EXERCISE DETAILS :: Transcribe the material from its first line onward, ending with the line that contains "comportements dynamiques, cohérents" and adding nothing beyond it.

##############################

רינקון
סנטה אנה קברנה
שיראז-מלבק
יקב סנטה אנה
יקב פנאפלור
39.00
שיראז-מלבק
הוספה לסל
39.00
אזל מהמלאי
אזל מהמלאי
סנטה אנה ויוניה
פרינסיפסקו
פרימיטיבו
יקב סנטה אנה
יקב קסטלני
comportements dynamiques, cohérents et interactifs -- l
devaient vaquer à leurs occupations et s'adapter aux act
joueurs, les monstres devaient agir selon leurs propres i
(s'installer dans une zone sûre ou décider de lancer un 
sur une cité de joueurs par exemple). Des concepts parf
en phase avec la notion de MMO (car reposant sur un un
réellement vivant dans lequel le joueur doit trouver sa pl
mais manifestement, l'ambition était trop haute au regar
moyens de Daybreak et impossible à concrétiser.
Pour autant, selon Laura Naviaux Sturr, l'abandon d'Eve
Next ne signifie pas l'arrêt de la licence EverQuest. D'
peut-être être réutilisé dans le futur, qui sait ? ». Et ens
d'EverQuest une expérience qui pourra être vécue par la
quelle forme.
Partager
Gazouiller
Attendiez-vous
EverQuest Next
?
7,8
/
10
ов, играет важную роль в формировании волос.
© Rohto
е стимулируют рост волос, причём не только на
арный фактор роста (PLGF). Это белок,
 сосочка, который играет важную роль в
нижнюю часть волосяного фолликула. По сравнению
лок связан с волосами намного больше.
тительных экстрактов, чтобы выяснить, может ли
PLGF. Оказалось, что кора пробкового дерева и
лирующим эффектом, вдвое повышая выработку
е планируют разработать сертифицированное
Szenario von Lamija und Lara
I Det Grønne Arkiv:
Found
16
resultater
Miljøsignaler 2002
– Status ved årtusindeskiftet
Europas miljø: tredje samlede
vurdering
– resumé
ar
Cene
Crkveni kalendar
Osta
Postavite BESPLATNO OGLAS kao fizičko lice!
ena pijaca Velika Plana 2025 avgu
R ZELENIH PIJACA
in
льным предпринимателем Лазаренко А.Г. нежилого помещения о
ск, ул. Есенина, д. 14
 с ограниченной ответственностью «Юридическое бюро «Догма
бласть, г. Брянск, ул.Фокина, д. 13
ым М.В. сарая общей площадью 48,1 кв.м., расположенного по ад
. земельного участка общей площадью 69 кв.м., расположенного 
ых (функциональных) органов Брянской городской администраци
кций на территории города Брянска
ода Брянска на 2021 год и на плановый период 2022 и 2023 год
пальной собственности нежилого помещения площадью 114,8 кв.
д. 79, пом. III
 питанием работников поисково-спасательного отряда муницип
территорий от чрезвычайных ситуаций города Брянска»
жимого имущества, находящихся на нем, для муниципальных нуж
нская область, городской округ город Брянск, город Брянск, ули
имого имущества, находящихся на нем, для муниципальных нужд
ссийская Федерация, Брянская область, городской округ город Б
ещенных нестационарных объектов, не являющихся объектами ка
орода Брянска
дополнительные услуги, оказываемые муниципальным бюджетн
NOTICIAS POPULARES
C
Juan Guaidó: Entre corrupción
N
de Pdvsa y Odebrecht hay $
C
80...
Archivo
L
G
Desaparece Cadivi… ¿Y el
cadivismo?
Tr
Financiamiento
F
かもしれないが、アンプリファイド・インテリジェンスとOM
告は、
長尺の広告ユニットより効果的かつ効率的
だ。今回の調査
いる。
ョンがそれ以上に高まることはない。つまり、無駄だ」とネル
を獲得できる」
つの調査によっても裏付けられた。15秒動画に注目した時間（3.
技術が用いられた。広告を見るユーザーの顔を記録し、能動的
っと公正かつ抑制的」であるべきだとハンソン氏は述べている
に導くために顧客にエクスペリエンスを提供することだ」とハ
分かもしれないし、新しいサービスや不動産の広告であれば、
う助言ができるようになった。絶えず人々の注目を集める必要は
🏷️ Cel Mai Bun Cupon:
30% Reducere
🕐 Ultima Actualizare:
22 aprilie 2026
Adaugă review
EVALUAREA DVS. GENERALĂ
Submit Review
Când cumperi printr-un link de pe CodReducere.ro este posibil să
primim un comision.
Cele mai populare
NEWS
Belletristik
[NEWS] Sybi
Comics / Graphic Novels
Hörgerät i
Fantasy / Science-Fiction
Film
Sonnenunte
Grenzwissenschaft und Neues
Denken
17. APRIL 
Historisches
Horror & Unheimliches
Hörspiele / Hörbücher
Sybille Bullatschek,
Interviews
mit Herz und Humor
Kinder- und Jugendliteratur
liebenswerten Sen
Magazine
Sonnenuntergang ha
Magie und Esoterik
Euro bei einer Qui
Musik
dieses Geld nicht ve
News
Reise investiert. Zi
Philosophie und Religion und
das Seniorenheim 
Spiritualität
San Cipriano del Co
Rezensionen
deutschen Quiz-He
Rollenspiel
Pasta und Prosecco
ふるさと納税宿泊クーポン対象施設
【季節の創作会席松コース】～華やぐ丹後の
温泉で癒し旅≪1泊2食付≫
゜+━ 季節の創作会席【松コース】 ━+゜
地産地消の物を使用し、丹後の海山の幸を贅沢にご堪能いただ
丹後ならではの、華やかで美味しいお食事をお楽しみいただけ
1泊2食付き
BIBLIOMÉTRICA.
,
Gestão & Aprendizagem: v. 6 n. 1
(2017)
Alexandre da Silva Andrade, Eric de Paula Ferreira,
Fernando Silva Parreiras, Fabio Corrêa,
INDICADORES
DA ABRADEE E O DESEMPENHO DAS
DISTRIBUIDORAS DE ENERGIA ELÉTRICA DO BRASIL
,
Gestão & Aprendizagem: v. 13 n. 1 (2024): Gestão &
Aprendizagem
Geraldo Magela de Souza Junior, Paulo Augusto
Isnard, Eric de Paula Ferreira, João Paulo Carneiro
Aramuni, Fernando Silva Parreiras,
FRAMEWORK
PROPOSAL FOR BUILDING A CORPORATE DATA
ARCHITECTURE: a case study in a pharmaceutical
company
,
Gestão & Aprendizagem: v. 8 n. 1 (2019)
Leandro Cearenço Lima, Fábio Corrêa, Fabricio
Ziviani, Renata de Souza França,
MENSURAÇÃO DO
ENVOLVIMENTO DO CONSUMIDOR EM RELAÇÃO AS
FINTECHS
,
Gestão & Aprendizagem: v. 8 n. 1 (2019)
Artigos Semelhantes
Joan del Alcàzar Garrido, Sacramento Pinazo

##############################

SOLVED PROBLEM ::
רינקון
סנטה אנה קברנה
שיראז-מלבק
יקב סנטה אנה
יקב פנאפלור
39.00
שיראז-מלבק
הוספה לסל
39.00
אזל מהמלאי
אזל מהמלאי
סנטה אנה ויוניה
פרינסיפסקו
פרימיטיבו
יקב סנטה אנה
יקב קסטלני
comportements dynamiques, cohérents et interactifs -- l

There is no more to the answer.